These groups are family based, some of them in their third or fourth generation, and they tend to have healthy balance sheets, and are traditionally alien to venture capital.

 

For a few years now they have been seeking no only to expand their production to other meats, such as poultry, beef, goats, Iberian, etc, but also to vertically integrate to increase its margins, control traceability and take advantage of its excellent relationships, sometimes mutually dependent, with large distribution.

 

 

Thus, the following are the most recent operations showing this trend[4]:

   Vall Companys has entered the poultry sector with the purchase of Inasur (16 M chickens and sales of € 67.2 M in 2019), just one year after becoming the majority shareholder of Carnes y Alimentos Mas Crespo.

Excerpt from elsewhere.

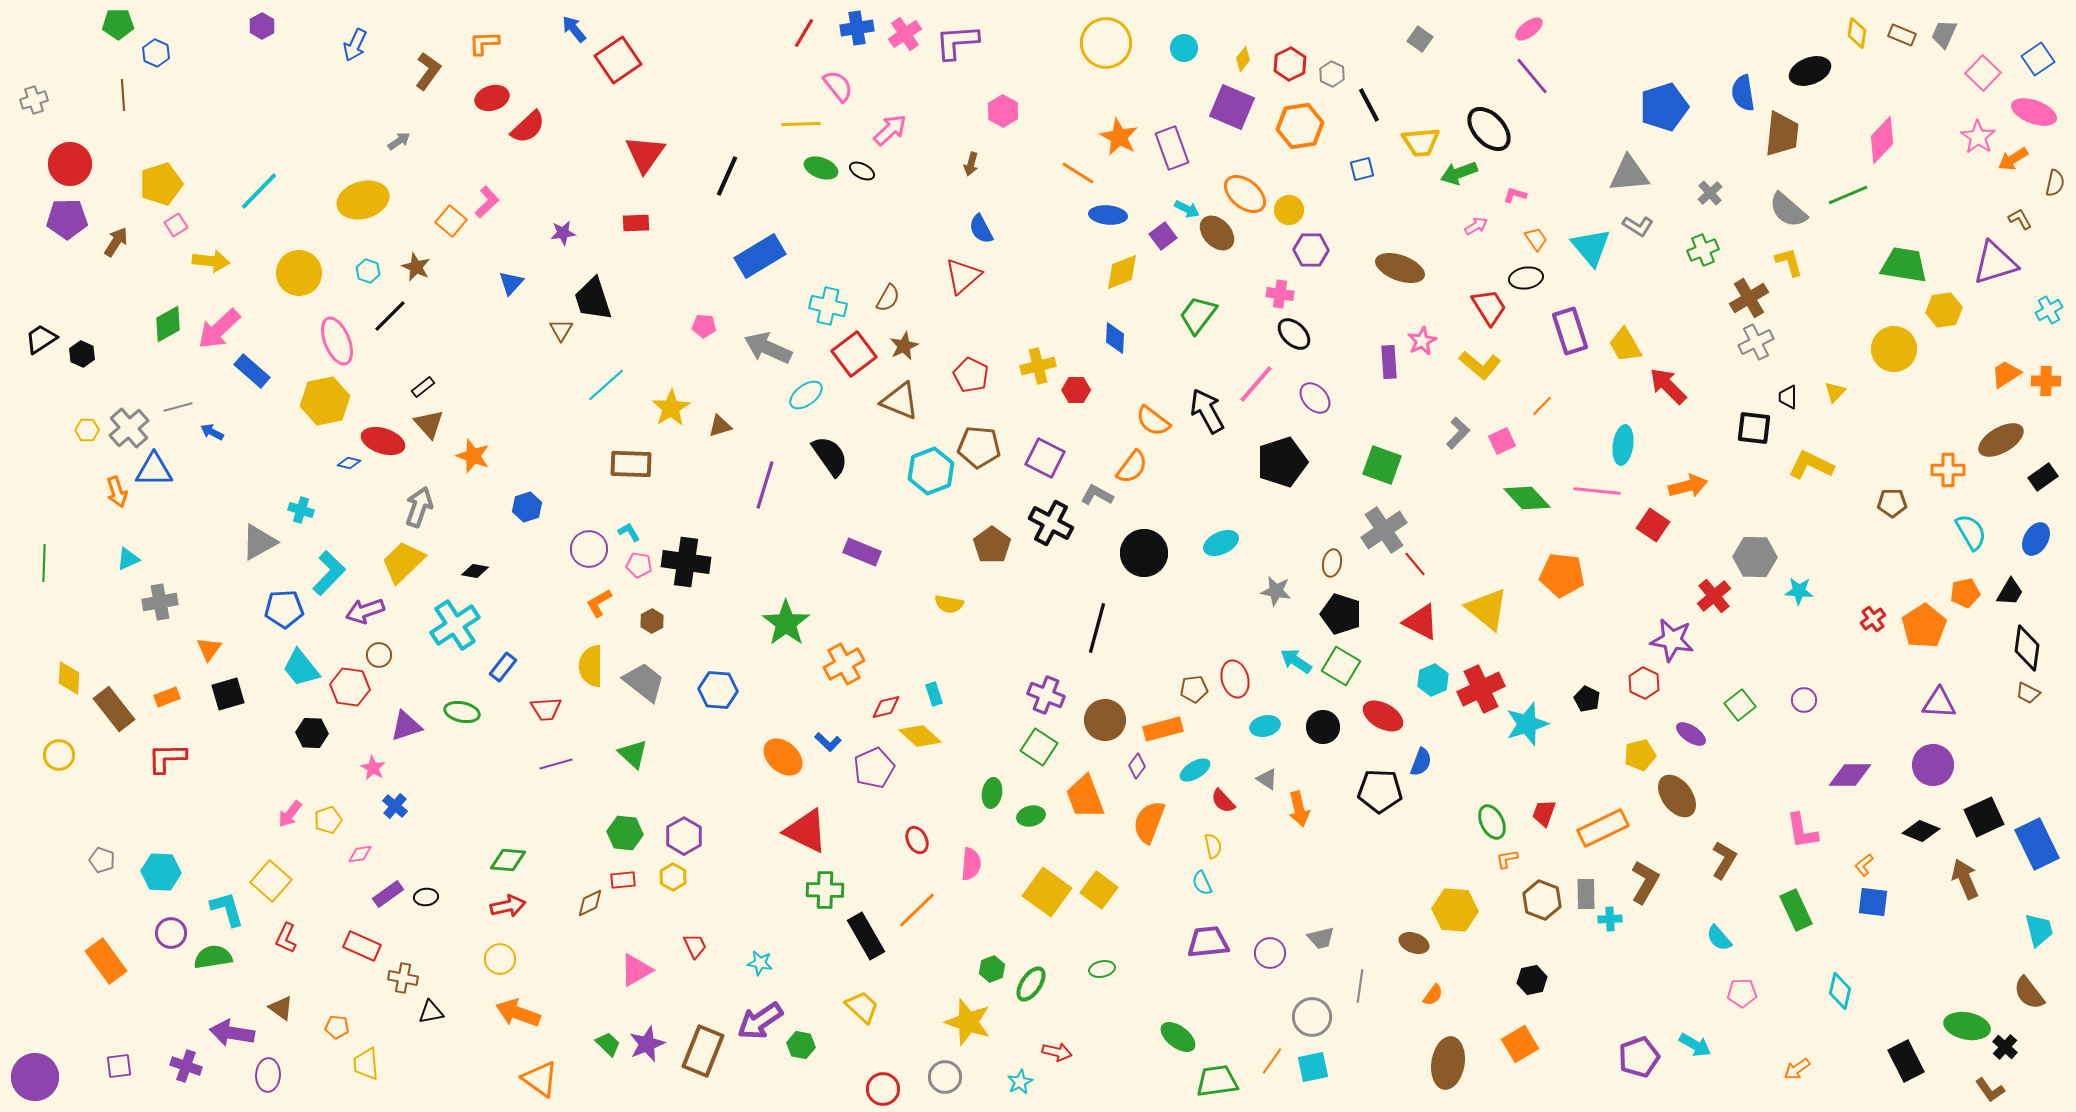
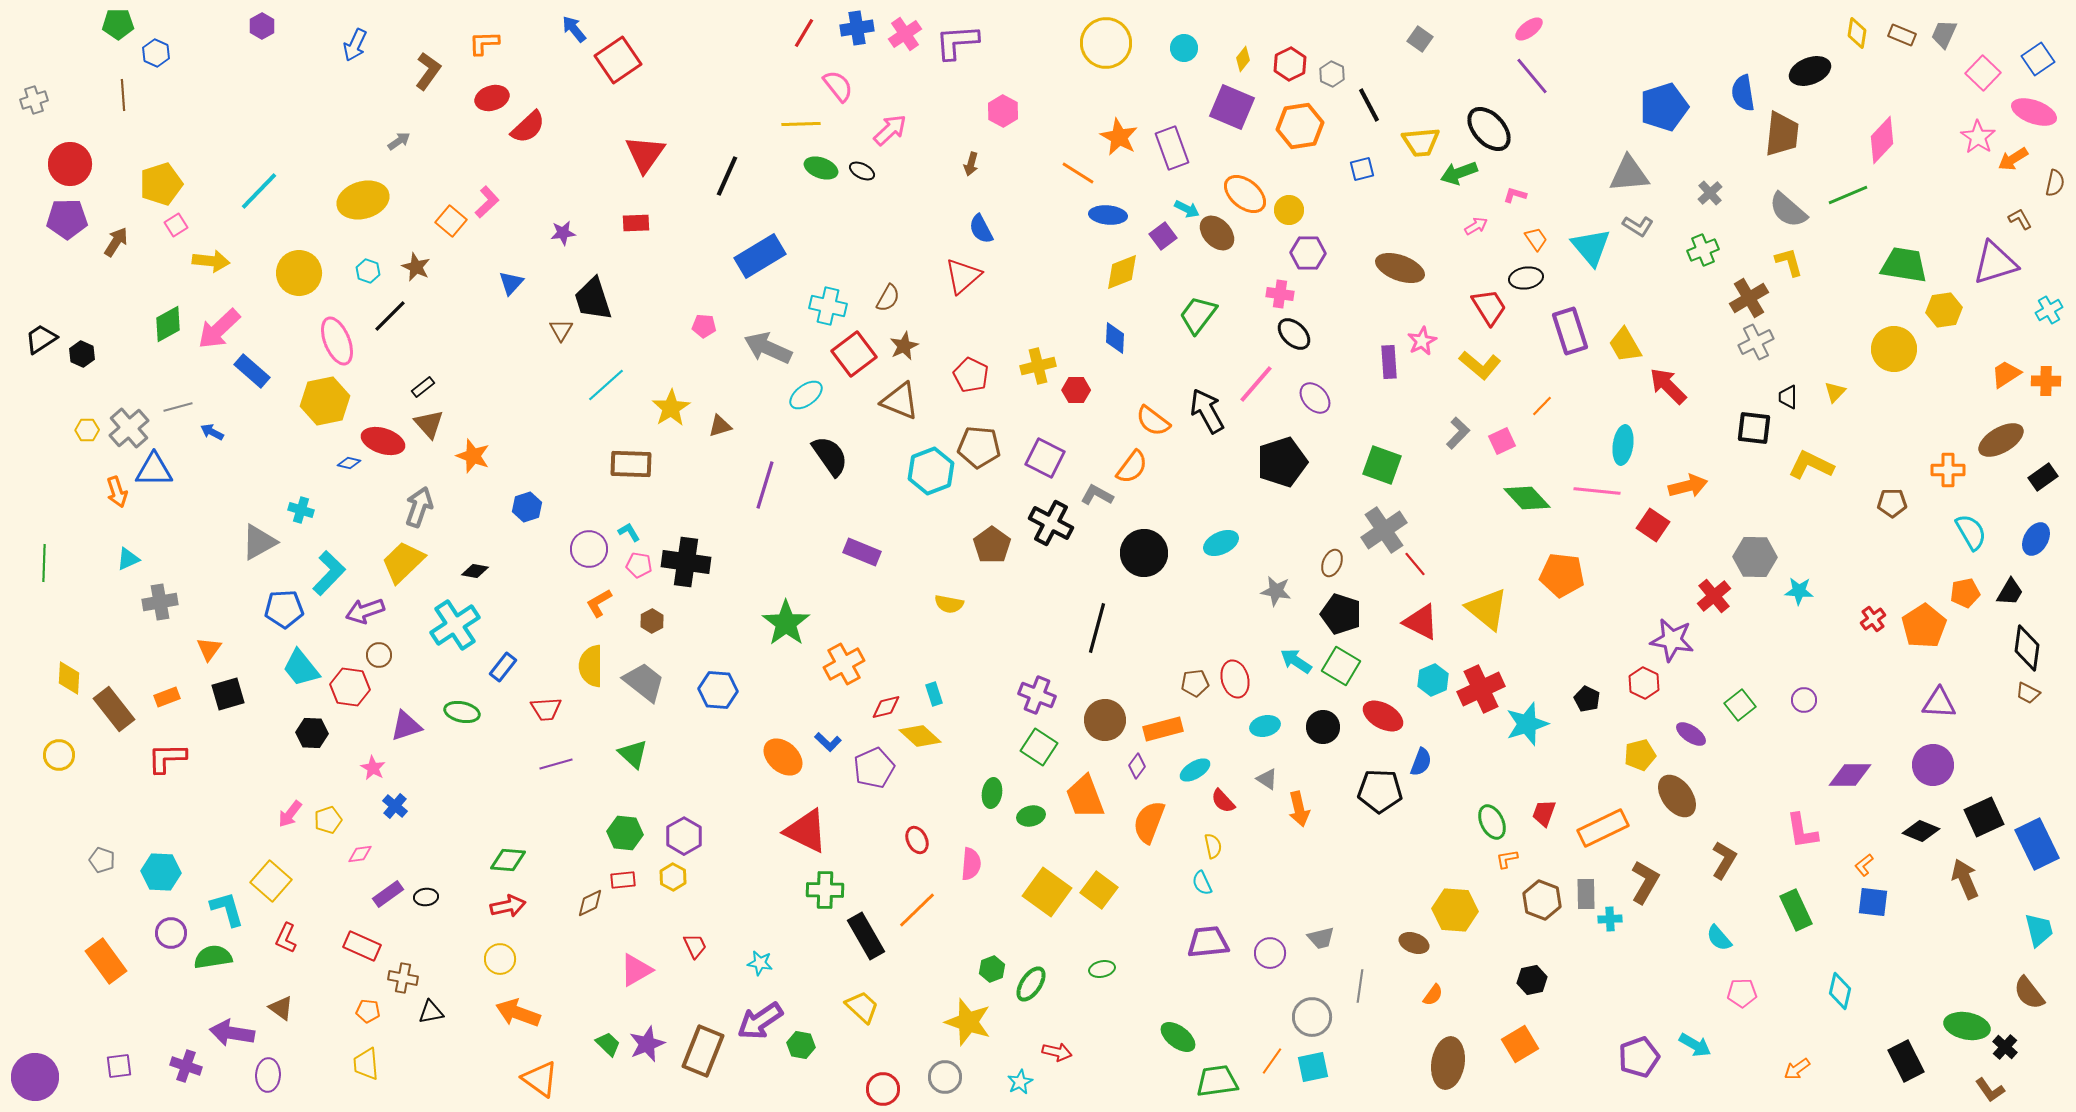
purple hexagon at (1311, 250): moved 3 px left, 3 px down
brown ellipse at (1332, 563): rotated 12 degrees clockwise
brown pentagon at (1194, 689): moved 1 px right, 6 px up
purple cross at (1046, 695): moved 9 px left
orange pentagon at (337, 1027): moved 31 px right, 16 px up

Furthermore, they have reached a collaboration agreement, together with El Pozo Alimentación, to manage the Frimancha beef processing center in Valdepeñas (Ciudad Real).

 

   Grupo Costa acquired Aviserrano (turnover of € 315 million), which works with both fresh and frozen turkey and chicken meat. In recent years, it also acquired Casademont and Industrias Cárnicas Villar.

 

   Cañigueral already acquired Far Jamón Serrano and Embutidos Caseros Collell before 2020.

 

   In 2020 Casa Tarradellas closed the purchase of 60% of the German meat processor Herta, until now controlled by Nestlé, valuing the company at € 690 million, slightly more than its sales for the same year. Herta sells to six EU countries, but it will be controlled by Tarradellas from Spain. This way, it complements the acquisition of Incarlopsa and its status as Mercadona's strategic supplier in the meat store.

 

   Grupo Uvesa entered the capital of Belloterra, an acorn-fed ham company in Los Pedroches, diversifying meat production in general and Iberian pork in particular. It also purchased Cobur, a specialist in wholesale poultry cutting.

 

   Noel Alimentaria followed more in the wake of verticalization with the purchase in 2019 and 2020 of Llescats Calet, Font Verdaguer and Embutidos Sadisa, all of them producers of final products. In May of this year it acquired Tap Tap Precuinat, following purchases such as Sensi and Precooked dishes.

 

In short, a full on race where the big players aim to increase their production as well as their share of the Spanish stomach, while the smaller players have to specialize and go for a more segmented market in tastes, presentations, range and product.

 

In this acquisition path, the entry of large and medium-sized competitors in acorn-fed ham, diverse meats and ecological and sustainable production makes sense, beyond maintaining their traditional range. Acquiring companies with new food technologies that can improve production in various phases of the process should also be a good choice.

 

Nevertheless, investment in Spain is not the only strategy: The high historical export quotas of companies in the sector, which have tripled in recent years, and the importance of China as a receiving market, with 635,000 tons in 2019 [5], suggest that the future challenge of these large groups seems to be further out of their comfort zone, establishing permanent operations in China via acquisition, merger or partnership with a Chinese group.

 

Therefore, it should make sense for the large Spanish meat groups to establish operations in this country to reduce the risk of abrupt decisions by the Xi Jinping government, such as those it made regarding German pork exports, increase its margin and have more control of the product and the distribution chain. The first to establish a permanent alliance to produce and market pork in China may be the winner.



[1] ASCRI. Informe 2020

[2] Ministerio Agricultura, Pesca y Alimentación. Informes 2020

[3] Ventas publicadas por la empresa año 2019

[4] Elaboración propia, Cap&Corp, Alimarket.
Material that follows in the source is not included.